Given the fact that we are currently experiencing a large increase in our resident bald eagle population, it is sometimes easy to confuse an eagle with a turkey culture. One easy way to differentiate between the two is that vultures soar with their wings in a "V" or dihedral position. Eagles tend to hold their wings horizontal. In addition, vultures tend to soar in groups of several birds and appear headless.

The red-skinned head of the turkey vulture has no feathers thus enabling it to feed deep inside a rotting carcass without caking its feathers with smelly blood and guts. It is not all that uncommon to observe vultures feeding on road killed deer or raccoons.

The vultures have a habit of gorging themselves to the point of having great difficulty in getting airborne. Unfortunately, this creates a bad situation for vultures feeding alongside a busy highway.

On the 1987 Environmental Learning Center Instructor Naturalist kayaking expedition on the Rio Grande in south Texas, we were receiving a shuttle ride from Dryden back to our point of departure in Big Bend National Park. In the course of that ride, I commented to the driver that there seemed to be an unusually high number of vultures along the highway.

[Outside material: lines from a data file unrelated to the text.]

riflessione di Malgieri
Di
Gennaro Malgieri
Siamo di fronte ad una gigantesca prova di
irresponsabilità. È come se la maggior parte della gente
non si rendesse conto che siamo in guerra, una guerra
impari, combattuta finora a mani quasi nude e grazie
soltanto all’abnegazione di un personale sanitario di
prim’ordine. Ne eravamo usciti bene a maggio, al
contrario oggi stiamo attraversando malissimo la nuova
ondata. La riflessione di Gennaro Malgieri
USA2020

He quickly responded with his acute dislike for these birds. It seemed as though within the past few years, he had replaced a couple windshields as a result of vulture collisions.

We also learned from him that the natural reaction of a vulture when faced with impending danger is to regurgitate its last meal. He concluded this discussion by telling us he had patronized his local car wash on several occasions.

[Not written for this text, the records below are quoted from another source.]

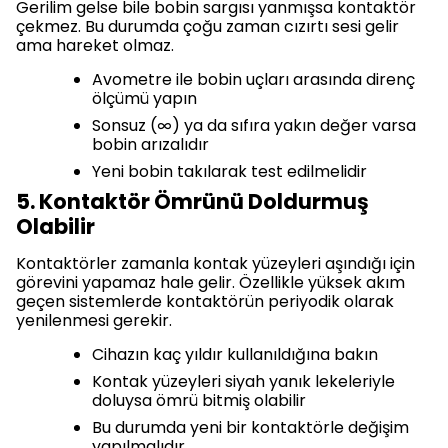
Gerilim gelse bile bobin sargısı yanmışsa kontaktör
çekmez. Bu durumda çoğu zaman cızırtı sesi gelir
ama hareket olmaz.
Avometre ile bobin uçları arasında direnç
ölçümü yapın
Sonsuz (∞) ya da sıfıra yakın değer varsa
bobin arızalıdır
Yeni bobin takılarak test edilmelidir
5. Kontaktör Ömrünü Doldurmuş
Olabilir
Kontaktörler zamanla kontak yüzeyleri aşındığı için
görevini yapamaz hale gelir. Özellikle yüksek akım
geçen sistemlerde kontaktörün periyodik olarak
yenilenmesi gerekir.
Cihazın kaç yıldır kullanıldığına bakın
Kontak yüzeyleri siyah yanık lekeleriyle
doluysa ömrü bitmiş olabilir
Bu durumda yeni bir kontaktörle değişim
yapılmalıdır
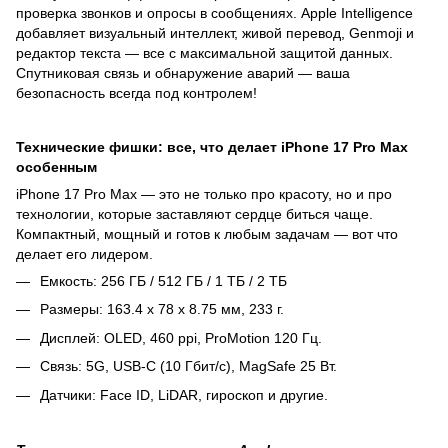
проверка звонков и опросы в сообщениях. Apple Intelligence
добавляет визуальный интеллект, живой перевод, Genmoji и
редактор текста — все с максимальной защитой данных.
Спутниковая связь и обнаружение аварий — ваша
безопасность всегда под контролем!
Технические фишки: все, что делает iPhone 17 Pro Max
особенным
iPhone 17 Pro Max — это не только про красоту, но и про
технологии, которые заставляют сердце биться чаще.
Компактный, мощный и готов к любым задачам — вот что
делает его лидером.
Емкость: 256 ГБ / 512 ГБ / 1 ТБ / 2 ТБ
Размеры: 163.4 x 78 x 8.75 мм, 233 г.
Дисплей: OLED, 460 ppi, ProMotion 120 Гц.
Связь: 5G, USB-C (10 Гбит/с), MagSafe 25 Вт.
Датчики: Face ID, LiDAR, гироскоп и другие.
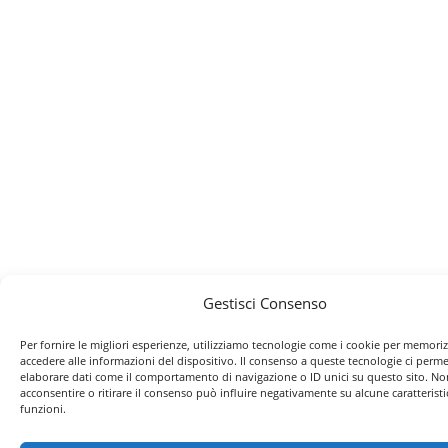
Gestisci Consenso
Per fornire le migliori esperienze, utilizziamo tecnologie come i cookie per memori
accedere alle informazioni del dispositivo. Il consenso a queste tecnologie ci perme
elaborare dati come il comportamento di navigazione o ID unici su questo sito. No
acconsentire o ritirare il consenso può influire negativamente su alcune caratteristi
funzioni.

The turkey vulture has a highly developed sense of smell and a very unique digestive system with a resistance to botulism thousands of times higher than humans. Their digestive tract contains chemicals that kill the virulent bacteria found on the decaying food they eat.

On early morning summer kayak outings in the backwaters at the head of Lake Pepin, I have observed communal roosting sites usually located in a large dead tree along the shoreline. In the early morning sun, several birds will have their wings outstretched to dry the dew giving the appearance of honoring the rising sun. The morning sunlight also serves as a disinfectant for their head and feathers.

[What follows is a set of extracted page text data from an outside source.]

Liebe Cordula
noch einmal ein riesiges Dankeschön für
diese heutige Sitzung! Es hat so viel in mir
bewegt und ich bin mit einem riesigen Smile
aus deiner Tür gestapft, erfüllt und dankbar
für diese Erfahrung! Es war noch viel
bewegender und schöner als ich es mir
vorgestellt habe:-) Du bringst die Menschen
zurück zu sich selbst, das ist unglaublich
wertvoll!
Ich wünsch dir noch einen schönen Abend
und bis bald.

Most recently on May 17, I climbed Barn Bluff early in the morning and was fortunate enough to surprise a dozen vultures standing on the ground at the far east end.

Upon closer examination with my binoculars, I observed that one of the birds wore a light blue wing tag with the black number of 45.

Three days and six phone calls later, I learned that researchers from Hawk Mountain Sanctuary in Pennsylvania had banded 170 turkey vultures in December 2006 in northwest Venezuela.

According to Dr. Keith Bildstein from Hawk Mountain, the main purpose of the tagging project was to learn where the vultures returned to for the nesting season. Researchers were also interested in determining the timing of the spring migration.

It is estimated that every fall 2 million and possibly 3 million turkey vultures funnel through the countryside near Vera Cruz, Mexico, on their migration to South American wintering grounds.

Circling kettles of up to 5,000 birds are sometimes observed at this time.

In the spring, the migration consists of much smaller groups, commonly a dozen in number.

My report of wing-tagged vulture No. 45 was the first observation to date. As you are out enjoying the great Red Wing outdoors this summer season, keep your eyes open for additional tagged birds.